Help me explain nominal, ordinal, and interval data, and means and modes
January 5, 2017 7:51 AM   Subscribe

I'm on a project that is collecting ordinal data through surveys - for instance 'How satisfied are you with product X on a scale of 1-10?' We are analyzing and producing charts etc. using the mean as the reporting unit. I think this is wrong, and we should be using the mode. So: What are accessible and authoritative sources that I can read up on and also point to that show why we should be using the mode and not the mean?

I'd like to explain all of this in authoritative terms, but I don't have the background. We have also have a number of occurrences of the mode consistently being higher than the mean. I think this means that the distribution is skewed towards the higher responses, right? - Again, any "Idiots Guide to ..." resources that look at this would be most welcome. Thank you! [previous]
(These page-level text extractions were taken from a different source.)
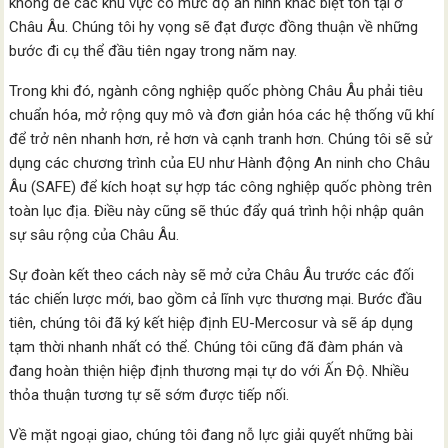
không để các khu vực có mức độ an ninh khác biệt tồn tại ở
Châu Âu. Chúng tôi hy vọng sẽ đạt được đồng thuận về những
bước đi cụ thể đầu tiên ngay trong năm nay.
Trong khi đó, ngành công nghiệp quốc phòng Châu Âu phải tiêu
chuẩn hóa, mở rộng quy mô và đơn giản hóa các hệ thống vũ khí
để trở nên nhanh hơn, rẻ hơn và cạnh tranh hơn. Chúng tôi sẽ sử
dụng các chương trình của EU như Hành động An ninh cho Châu
Âu (SAFE) để kích hoạt sự hợp tác công nghiệp quốc phòng trên
toàn lục địa. Điều này cũng sẽ thúc đẩy quá trình hội nhập quân
sự sâu rộng của Châu Âu.
Sự đoàn kết theo cách này sẽ mở cửa Châu Âu trước các đối
tác chiến lược mới, bao gồm cả lĩnh vực thương mại. Bước đầu
tiên, chúng tôi đã ký kết hiệp định EU-Mercosur và sẽ áp dụng
tạm thời nhanh nhất có thể. Chúng tôi cũng đã đàm phán và
đang hoàn thiện hiệp định thương mại tự do với Ấn Độ. Nhiều
thỏa thuận tương tự sẽ sớm được tiếp nối.
Về mặt ngoại giao, chúng tôi đang nỗ lực giải quyết những bài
posted by carter to Education (11 answers total) 5 users marked this as a favorite
Here's a page that makes it clear that your scale is ordinal, with a little table showing that means are inappropriate for this kind of variable. FWIW I think medians are better than modes for this, or (even better) aggregating e.g. 1-5 = "unsatisfied" and 6-10 = "satisfied" (using whatever ranges appeared in the question) and reporting the percentages in each category.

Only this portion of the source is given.